**Records supplied:**
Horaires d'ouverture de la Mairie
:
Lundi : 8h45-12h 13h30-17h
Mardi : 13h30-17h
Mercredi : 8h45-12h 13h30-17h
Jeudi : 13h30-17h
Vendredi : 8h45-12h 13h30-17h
--
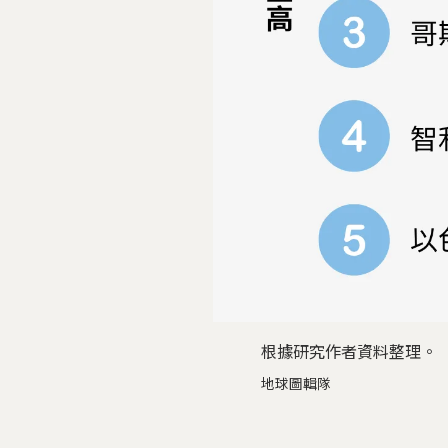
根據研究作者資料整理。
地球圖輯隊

**What the exercise asks:**
The lines above from the one with "Horaires d'ouverture de la Mairie" through the one with "Vendredi : 8h45-12h 13h30-17h" are to be duplicated exactly, ends included, with nothing added.

**Written answer:**
Horaires d'ouverture de la Mairie
:
Lundi : 8h45-12h 13h30-17h
Mardi : 13h30-17h
Mercredi : 8h45-12h 13h30-17h
Jeudi : 13h30-17h
Vendredi : 8h45-12h 13h30-17h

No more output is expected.